South Africa’s parliament voted overwhelmingly in favor of a motion that will amend the country’s constitution, allowing the seizure of white-owned land without compensation.
The motion, brought forward by radical Marxist opposition leader Julius Malema, was approved with 241 votes in its support and 83 against.
Malema, the leader of Economic Freedom Fighters (EFF), had been pushing for the motion for a long time.
In 2016, he told his supporters he was “not calling for the slaughter of white people — at least for now.”
In 2017, the government found out that 72 percent of the farmland in South Africa was owned by white farmers as compared to 85 percent after apartheid ended in 1994 and democracy took over.
President Cyril Ramaphosa, during his inauguration, promised to transfer land to black people.
"The time for reconciliation is over. Now is the time for justice,” Malema told the parliament, referring to his motion. “We must ensure that we restore the dignity of our people without compensating the criminals who stole our land.”
The radical leader also said the measure is all about the restoration of black people's dignity and has nothing to do with taking revenge on white people.
Minister of Water and Sanitation Gugile Nkwinti, who is also the former minister of rural affairs and land reform, said the ruling African National Congress Party (ANC) also supports “the principle of land expropriation without compensation."
“There is no doubt about it, land shall be expropriated without compensation,” Nkwinti added.
However, there are some who believe this is discrimination — such as Ernst Roets, the head of civil rights group Afriforum, who called the measure a violation of agreements made at the end of apartheid.

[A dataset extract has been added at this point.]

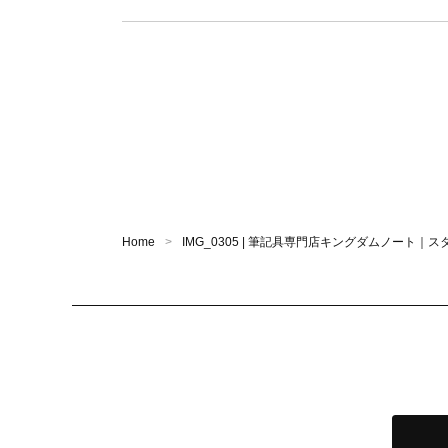
Home
IMG_0305 | 筆記具専門店キングダムノート｜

Meanwhile, Freedom Front Plus party leader Pieter Groenewald warned of “unforeseen consequences” of stripping white people of their lands.
Although MP Thandeka Mbabama supported the call, she also believes moving forward without compensation "cannot be part of the solution.”
She said this was being used to distract people from the ANC's failures with land reform and was a "lie peddled by the ANC, who fears being outflanked on the left by the EFF.”
Roets said the call is a “semantic fraud” and “is nothing more than racist theft.”
Ralph Mathekga, an independent political analyst, warned of legal challenges.
“This thing is going to court, make no mistake. The motion today means land has been elevated even higher as a political issue to code red from code amber,” he said.
Despite arguments, the vote called for the ANC to redistribute lands as the pressure grows to gain support of poorer black voters ahead of the election next year.
Parliament has ordered to report back on the issue by Aug. 30.